The Ratcliff Highway Murderer

The murder of the Marrs in Ratcliff Highway stands at the head of murders in shops. It was elevated into a classic by De Quincey, who in his essay On Murder considered as one of the Fine Arts, took the crime as his theme, and suggested possibilities as to the dramatic side of murder of which later writers made ample use. De Quincey’s masterly treatment of the murder of the Marrs at once rendered the Newgate Calendar style obsolete. Mystery hung over the crime, and had not the assassin, emboldened by his success, proceeded to further enormities, in all probability he would never have been detected. The story cannot be passed over, though it may be urged that it is slightly outside the general scheme which we had in mind in planning the present book.

At No. 29 Ratcliff Highway, some years ago, was a linen draper’s shop kept by a Mr. Marr. Besides himself, his household comprised his wife, his baby, an apprentice (a lad of fourteen), and the servant, Margaret Jewell.

It was Saturday night, and the shop was, as usual, kept open rather late. However, the shutters were at last put up, and Mr. and Mrs. Marr began to think about supper. They had a fancy for oysters, and Margaret was sent out to fetch them.

As she left the house a singular-looking man passed her. His complexion was almost cadaverous in its leaden hue. The hair was of an extraordinary yellowish tinge, the face was fringed by sandy whiskers, and the eyes had a glazed, fixed look, which gave the countenance a terribly sinister expression.

This man glanced at the servant girl as she was hurrying by, and the look somehow filled her with dread. She determined to go back to the house as quickly as she could; but this was not so easy, for the first oyster shop was closed and she had to go to another one. Altogether she was away about twenty minutes.
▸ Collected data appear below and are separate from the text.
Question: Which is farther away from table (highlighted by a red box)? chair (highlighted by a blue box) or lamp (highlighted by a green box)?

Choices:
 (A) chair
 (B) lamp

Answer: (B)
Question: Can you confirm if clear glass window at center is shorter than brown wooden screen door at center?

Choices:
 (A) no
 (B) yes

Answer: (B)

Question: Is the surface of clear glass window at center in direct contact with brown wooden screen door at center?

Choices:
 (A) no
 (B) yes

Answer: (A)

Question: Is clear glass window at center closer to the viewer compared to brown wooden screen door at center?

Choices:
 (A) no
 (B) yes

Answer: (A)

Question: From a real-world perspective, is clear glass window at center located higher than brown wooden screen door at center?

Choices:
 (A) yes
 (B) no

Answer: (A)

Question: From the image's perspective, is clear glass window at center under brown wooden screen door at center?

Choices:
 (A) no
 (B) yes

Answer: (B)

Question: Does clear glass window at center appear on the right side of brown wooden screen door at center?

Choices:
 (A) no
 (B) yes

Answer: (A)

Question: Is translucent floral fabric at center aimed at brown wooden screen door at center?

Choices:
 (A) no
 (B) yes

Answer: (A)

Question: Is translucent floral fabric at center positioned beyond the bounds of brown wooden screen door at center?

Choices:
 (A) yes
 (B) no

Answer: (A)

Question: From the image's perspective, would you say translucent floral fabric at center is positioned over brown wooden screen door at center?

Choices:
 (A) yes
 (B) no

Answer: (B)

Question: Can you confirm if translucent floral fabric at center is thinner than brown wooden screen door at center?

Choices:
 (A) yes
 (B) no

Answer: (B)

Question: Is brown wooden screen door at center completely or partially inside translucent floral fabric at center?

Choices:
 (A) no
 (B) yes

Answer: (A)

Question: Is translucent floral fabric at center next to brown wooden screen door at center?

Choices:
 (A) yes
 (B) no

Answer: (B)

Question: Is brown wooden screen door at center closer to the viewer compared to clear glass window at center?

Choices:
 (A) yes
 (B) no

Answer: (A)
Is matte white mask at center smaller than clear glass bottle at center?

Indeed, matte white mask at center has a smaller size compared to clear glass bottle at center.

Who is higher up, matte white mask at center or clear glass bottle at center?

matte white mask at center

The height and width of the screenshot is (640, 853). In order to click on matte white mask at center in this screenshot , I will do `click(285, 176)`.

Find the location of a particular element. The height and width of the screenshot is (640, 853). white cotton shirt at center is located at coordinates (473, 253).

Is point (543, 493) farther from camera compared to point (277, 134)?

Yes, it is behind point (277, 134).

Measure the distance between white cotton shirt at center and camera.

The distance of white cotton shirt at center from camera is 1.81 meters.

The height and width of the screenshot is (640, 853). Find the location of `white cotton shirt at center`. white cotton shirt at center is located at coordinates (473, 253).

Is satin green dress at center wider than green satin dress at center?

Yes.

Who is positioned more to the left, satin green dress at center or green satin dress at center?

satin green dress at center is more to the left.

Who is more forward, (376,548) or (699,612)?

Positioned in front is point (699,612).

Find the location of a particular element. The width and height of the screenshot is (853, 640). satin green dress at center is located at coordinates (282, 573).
After Mr. Marr had put up the shutters​—​in which operation a watchman passing on his beat lent him a hand​—​he left the door open, and Margaret Jewell expected to find it ajar when she returned. To her surprise it was closed and locked.

In a state of agitation for which she could not account, she both rang and knocked. There was no reply. She knocked again, and tried to listen for some signs of movement. She could hear nothing, and the silence seemed to instil her with an icy horror.
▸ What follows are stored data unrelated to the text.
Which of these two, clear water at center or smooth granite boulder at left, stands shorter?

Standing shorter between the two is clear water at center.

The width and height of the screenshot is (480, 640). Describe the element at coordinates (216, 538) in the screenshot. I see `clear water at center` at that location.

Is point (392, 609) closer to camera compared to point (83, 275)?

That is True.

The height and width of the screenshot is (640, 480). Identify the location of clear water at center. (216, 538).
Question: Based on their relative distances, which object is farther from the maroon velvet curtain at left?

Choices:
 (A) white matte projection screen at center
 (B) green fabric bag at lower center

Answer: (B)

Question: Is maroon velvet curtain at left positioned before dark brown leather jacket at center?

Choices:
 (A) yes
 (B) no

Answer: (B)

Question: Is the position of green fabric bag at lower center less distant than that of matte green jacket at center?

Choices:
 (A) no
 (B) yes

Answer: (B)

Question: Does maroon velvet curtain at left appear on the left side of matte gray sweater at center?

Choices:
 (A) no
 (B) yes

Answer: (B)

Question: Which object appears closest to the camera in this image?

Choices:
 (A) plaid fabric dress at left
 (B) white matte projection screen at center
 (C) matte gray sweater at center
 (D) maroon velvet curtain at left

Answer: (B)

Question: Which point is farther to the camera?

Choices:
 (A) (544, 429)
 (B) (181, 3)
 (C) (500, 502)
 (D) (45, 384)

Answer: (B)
Again she violently rang the bell, and listened with beating heart. Maybe her terror intensified her sense of hearing, for she could not only distinguish footsteps, but she felt convinced they were not the footsteps of either her mistress or master. Nor did the footsteps ascend from the kitchen, where Mr. and Mrs. Marr would most likely be. She heard them on the stairs leading to the bedrooms above​—​a stealthy, creeping sound.
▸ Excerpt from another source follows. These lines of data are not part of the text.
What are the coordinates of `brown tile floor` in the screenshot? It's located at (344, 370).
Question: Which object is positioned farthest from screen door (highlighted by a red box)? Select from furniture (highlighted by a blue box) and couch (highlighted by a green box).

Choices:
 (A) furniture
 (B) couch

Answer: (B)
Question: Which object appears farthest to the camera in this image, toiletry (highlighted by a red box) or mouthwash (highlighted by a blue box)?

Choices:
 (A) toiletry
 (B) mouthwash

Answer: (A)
The sounds gradually became a little louder. The footsteps were descending and not ascending the stairs. They came nearer to the door​—​so near, indeed, that the girl could hear the noise of someone breathing.

She seized the bell-pull and gave it one violent despairing jerk, and then rushed to the door of the next house full of a sickening fright. In the next house lived Mr. Murray, a pawnbroker. Jumping out of bed, he hurried down, half-dressed, and heard the girl’s story. Seizing a poker, he ran into the back-yard, with the intention of breaking into the Marr’s house.

Over the wall he went, and there saw the back door of Marr’s house wide open. A candle was burning in the room at the back of the shop. He entered the silent house, and on reaching the shop started back in horror. Mr. Marr was lying dead, with a horrible, gaping wound in his throat and his head smashed in. A few yards further on were the bodies of Mrs. Marr and the apprentice. They had been killed in a ghastly and barbarous fashion.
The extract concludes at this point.